* [Task prompt]:
Repeat the stretch of entries below from the line with "Description (714, 753)" through the line with "350,000円 (139, 2207)". Include both ends and add nothing.

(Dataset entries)
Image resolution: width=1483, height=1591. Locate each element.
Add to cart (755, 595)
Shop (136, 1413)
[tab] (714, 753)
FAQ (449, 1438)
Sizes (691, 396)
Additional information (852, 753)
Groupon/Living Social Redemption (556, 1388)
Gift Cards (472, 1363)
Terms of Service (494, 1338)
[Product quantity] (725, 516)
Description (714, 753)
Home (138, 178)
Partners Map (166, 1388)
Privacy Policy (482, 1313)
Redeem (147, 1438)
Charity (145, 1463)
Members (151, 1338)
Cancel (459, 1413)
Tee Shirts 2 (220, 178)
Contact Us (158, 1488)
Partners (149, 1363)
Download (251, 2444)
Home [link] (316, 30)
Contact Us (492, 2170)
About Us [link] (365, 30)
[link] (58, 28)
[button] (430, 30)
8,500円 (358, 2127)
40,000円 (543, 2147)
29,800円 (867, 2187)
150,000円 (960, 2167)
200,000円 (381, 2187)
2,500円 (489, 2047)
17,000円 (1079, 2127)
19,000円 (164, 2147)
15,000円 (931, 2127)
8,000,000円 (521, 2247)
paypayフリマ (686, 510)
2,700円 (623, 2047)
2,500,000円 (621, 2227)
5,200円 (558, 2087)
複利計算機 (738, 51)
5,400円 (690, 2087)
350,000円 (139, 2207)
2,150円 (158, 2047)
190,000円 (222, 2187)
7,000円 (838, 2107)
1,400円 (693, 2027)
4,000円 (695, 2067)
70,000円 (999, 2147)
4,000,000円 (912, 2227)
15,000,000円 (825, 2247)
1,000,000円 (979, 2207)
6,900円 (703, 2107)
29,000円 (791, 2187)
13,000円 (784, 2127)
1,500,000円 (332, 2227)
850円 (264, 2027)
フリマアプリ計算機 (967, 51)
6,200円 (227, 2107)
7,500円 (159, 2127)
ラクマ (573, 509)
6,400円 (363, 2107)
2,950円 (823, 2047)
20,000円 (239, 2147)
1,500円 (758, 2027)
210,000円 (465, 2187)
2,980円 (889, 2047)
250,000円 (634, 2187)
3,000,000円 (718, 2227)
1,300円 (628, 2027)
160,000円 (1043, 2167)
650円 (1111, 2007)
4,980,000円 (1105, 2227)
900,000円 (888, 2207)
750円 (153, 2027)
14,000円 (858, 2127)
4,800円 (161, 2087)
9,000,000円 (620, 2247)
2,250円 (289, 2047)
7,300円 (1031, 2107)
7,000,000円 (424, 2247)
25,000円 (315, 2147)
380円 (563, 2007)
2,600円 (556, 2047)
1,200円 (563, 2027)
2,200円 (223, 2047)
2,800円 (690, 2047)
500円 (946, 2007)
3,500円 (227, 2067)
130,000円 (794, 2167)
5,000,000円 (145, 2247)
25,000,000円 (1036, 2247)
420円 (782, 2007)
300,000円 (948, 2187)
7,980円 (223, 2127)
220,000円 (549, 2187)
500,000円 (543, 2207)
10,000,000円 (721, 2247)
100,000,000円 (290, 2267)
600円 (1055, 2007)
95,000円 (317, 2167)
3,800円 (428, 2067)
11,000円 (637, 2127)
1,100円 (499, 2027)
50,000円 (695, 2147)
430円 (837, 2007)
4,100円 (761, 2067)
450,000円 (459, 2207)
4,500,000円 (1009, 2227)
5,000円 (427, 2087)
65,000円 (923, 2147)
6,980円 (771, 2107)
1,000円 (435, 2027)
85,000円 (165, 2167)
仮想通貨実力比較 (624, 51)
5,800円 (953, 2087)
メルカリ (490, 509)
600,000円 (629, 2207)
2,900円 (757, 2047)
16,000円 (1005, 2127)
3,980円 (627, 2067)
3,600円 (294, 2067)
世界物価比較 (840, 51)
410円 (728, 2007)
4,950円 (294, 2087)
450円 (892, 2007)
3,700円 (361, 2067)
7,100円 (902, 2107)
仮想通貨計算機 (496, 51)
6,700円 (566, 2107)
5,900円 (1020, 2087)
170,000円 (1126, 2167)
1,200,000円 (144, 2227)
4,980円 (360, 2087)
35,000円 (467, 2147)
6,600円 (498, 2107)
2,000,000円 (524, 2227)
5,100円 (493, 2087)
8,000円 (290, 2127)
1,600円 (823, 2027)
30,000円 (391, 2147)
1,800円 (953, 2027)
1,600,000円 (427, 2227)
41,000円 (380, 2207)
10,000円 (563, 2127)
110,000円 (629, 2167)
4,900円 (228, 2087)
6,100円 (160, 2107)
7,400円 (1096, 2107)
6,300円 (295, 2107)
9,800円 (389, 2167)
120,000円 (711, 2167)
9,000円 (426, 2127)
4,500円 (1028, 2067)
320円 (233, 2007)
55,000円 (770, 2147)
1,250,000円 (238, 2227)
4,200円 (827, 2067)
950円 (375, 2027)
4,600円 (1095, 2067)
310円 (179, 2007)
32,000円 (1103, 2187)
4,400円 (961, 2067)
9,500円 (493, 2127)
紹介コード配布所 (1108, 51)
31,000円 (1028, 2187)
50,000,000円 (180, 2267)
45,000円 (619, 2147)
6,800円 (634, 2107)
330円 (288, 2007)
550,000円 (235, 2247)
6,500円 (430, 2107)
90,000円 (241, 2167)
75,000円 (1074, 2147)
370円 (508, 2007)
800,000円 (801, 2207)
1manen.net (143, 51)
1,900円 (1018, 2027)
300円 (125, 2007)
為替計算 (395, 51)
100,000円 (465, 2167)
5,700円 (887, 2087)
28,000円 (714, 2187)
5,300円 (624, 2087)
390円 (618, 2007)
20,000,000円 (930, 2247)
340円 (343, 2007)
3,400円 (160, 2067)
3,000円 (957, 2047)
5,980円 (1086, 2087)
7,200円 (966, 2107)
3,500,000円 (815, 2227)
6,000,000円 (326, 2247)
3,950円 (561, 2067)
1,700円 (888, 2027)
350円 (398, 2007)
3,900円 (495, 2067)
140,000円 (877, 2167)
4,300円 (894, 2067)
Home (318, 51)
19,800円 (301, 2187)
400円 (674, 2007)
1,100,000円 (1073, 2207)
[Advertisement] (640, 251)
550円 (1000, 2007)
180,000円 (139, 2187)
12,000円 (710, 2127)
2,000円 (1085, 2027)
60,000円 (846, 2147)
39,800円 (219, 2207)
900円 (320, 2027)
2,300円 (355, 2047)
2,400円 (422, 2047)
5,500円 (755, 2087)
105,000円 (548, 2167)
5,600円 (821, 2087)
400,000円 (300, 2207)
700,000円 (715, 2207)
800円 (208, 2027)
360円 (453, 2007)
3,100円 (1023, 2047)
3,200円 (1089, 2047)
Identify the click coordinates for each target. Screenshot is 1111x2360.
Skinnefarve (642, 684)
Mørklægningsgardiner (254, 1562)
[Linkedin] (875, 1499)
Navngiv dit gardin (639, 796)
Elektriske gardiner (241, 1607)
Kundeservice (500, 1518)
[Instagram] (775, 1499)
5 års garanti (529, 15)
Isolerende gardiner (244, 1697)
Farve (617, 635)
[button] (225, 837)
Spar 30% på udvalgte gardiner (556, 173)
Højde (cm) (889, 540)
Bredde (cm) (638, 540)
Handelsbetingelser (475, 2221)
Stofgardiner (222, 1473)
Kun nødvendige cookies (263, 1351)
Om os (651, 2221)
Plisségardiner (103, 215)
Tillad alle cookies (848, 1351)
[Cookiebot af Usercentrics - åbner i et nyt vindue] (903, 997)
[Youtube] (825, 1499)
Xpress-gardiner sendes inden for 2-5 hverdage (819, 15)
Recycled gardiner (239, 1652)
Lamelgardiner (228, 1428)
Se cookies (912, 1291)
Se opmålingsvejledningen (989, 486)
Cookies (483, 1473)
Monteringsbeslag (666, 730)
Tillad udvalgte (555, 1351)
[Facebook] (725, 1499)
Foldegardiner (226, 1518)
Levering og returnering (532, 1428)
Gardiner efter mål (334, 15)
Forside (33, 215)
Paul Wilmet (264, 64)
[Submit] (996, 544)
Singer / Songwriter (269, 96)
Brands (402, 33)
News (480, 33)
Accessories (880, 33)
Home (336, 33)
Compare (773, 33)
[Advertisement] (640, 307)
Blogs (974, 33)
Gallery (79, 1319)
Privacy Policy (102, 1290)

* [Exercise response]:
Description (714, 753)
Home (138, 178)
Partners Map (166, 1388)
Privacy Policy (482, 1313)
Redeem (147, 1438)
Charity (145, 1463)
Members (151, 1338)
Cancel (459, 1413)
Tee Shirts 2 (220, 178)
Contact Us (158, 1488)
Partners (149, 1363)
Download (251, 2444)
Home [link] (316, 30)
Contact Us (492, 2170)
About Us [link] (365, 30)
[link] (58, 28)
[button] (430, 30)
8,500円 (358, 2127)
40,000円 (543, 2147)
29,800円 (867, 2187)
150,000円 (960, 2167)
200,000円 (381, 2187)
2,500円 (489, 2047)
17,000円 (1079, 2127)
19,000円 (164, 2147)
15,000円 (931, 2127)
8,000,000円 (521, 2247)
paypayフリマ (686, 510)
2,700円 (623, 2047)
2,500,000円 (621, 2227)
5,200円 (558, 2087)
複利計算機 (738, 51)
5,400円 (690, 2087)
350,000円 (139, 2207)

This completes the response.